D’ordinaire, l’intelligence des humains permet de limiter l’exercice de leurs décisions à tout ce qui regarde leur rapport avec les choses, où elle est on ne peut plus vitale. Passés au laminoir du train fou de l’économie libéralo-globalisée, nos gouvernants ont-ils perdu tout sens des réalités au point de nier leur propre intelligence, leurs promesses, et même ce qui a constitué, un jour, leur engagement solennel dans le camp du progrès, celui de la gauche? Si certains cherchent la vraie «part d’ombre» (sic) du tandem Hollande-Ayrault, qu’ils analysent froidement ce qui s’est passé mercredi 17 avril au Conseil des ministres et ils comprendront comment et pourquoi certains socialistes ont lâché leur fil d’Ariane – la lutte pour la justice –, qui, par tradition républicaine, a toujours reposé sur l’union du populaire et du régalien.

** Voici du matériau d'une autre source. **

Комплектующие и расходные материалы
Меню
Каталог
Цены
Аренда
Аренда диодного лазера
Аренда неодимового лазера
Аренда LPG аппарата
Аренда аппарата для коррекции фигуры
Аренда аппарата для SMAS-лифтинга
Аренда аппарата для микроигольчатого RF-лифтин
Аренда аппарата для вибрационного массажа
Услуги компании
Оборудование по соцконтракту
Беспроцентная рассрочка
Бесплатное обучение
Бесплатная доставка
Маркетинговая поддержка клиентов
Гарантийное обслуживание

Mercredi, donc, le gouvernement a présenté son «programme de stabilité» pour 2013-2017. Le choix des mots est déjà un programme ; le contenu, une horreur. La France prévoit en effet un nouveau tour de vis de près de 20 milliards d’euros pour 2014, après les 40 milliards de cette année, concentré principalement sur ce que le premier ministre en personne nomme «les dépenses». L’objectif? Rentrer dans les clous à coups de marteaux.

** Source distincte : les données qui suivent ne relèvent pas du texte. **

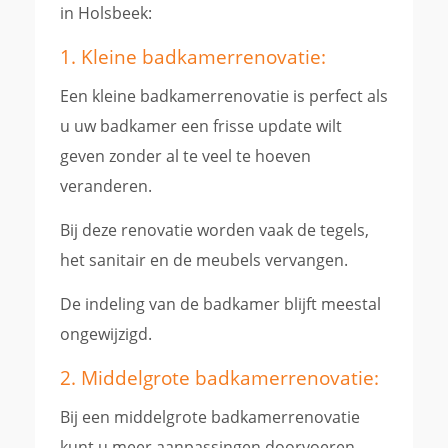
in Holsbeek:
1. Kleine badkamerrenovatie:
Een kleine badkamerrenovatie is perfect als
u uw badkamer een frisse update wilt
geven zonder al te veel te hoeven
veranderen.
Bij deze renovatie worden vaak de tegels,
het sanitair en de meubels vervangen.
De indeling van de badkamer blijft meestal
ongewijzigd.
2. Middelgrote badkamerrenovatie:
Bij een middelgrote badkamerrenovatie
kunt u meer aanpassingen doorvoeren,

Lisez plutôt: «Nous devons convaincre la Commission européenne de notre sérieux», avouait un proche conseiller de Jean-Marc Ayrault. Jadis, on voulait rassurer Billancourt ; aujourd’hui c’est Standard & Poor’s qu’on ne veut plus désespérer. Restait à Pierre Moscovici de mettre ça en forme: «Ce qui importe pour moi, c’est que la réduction du déficit nominal procède de celle du déficit structurel et pas l’inverse.» On appréciera au passage la sémantique novlanguesque. Hier, Ayrault assurait mener une «politique de gauche» pas «de l’incantation». Mais, samedi dernier, avant le conseil national du PS, il affirmait: «Il n’y a pas d’alternative à notre politique.» Soyons cruels: ça ne vous rappellerait par hasard la prière libérale de Margaret Thatcher, «There is no alternative»? Curieux pied de nez auquel est venue se mêler Angela Merkel. Elle a souhaité, mercredi, le «succès» de la France pour réduire ses déficits. Vous avez voté Hollande ou Merkel au second tour de la présidentielle?

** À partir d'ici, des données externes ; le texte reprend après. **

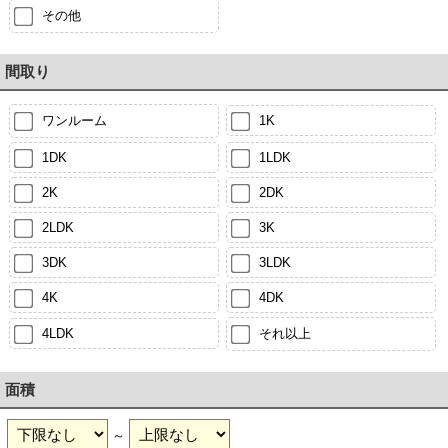
その他
間取り
ワンルーム
1K
1DK
1LDK
2K
2DK
2LDK
3K
3DK
3LDK
4K
4DK
4LDK
それ以上
面積
～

Rassurons-nous. À entendre MM. Hollande, Ayrault et Moscovici – il y a quelques semaines nous aurions pu rajouter Cahuzac –, il ne s’agit en aucun cas d’une politique d’austérité. Selon eux, leurs choix depuis onze mois permettent au contraire «d’éviter l’austérité». Au-delà de la supercherie, vérifions le sens exact. Définition du mot «austérité» appliquée à l’économie, lue dans le Larousse 2013: «Visant à limiter les dépenses…» Que ces messieurs s’inspirent vite de Camus: «Mal nommer les choses, c’est ajouter du malheur au monde.» Or le malheur en question enfonce les portes. Le FMI et l’OFCE viennent d’annoncer que la France était en récession. Nous y sommes…
Après l’administration Obama, qui conseille à l’Europe de penser un peu «à la relance» (on croit rêver), l’OFCE s’inquiète d’une zone euro qui boit «le calice de l’austérité jusqu’à la lie». À défaut d’entendre les héritiers du Temps des cerises, nos gouvernants écouteront peut-être ceux qui les ont poussés dans la nouvelle religion de la finance. C’est même urgent. Car, pendant ce temps-là, l’espérance de vie en bonne santé, qui progresse depuis la Seconde Guerre mondiale, stagne en Europe, selon une étude qui évoque «un indicateur important des politiques européennes». Faut-il une meilleure preuve que les logiques austéritaires conduisent au pire?
[EDITORIAL publié dans l'Humanité du 18 avril 2013.]
1 commentaire:
Admirable démonstration, rien à ajouter - bravo.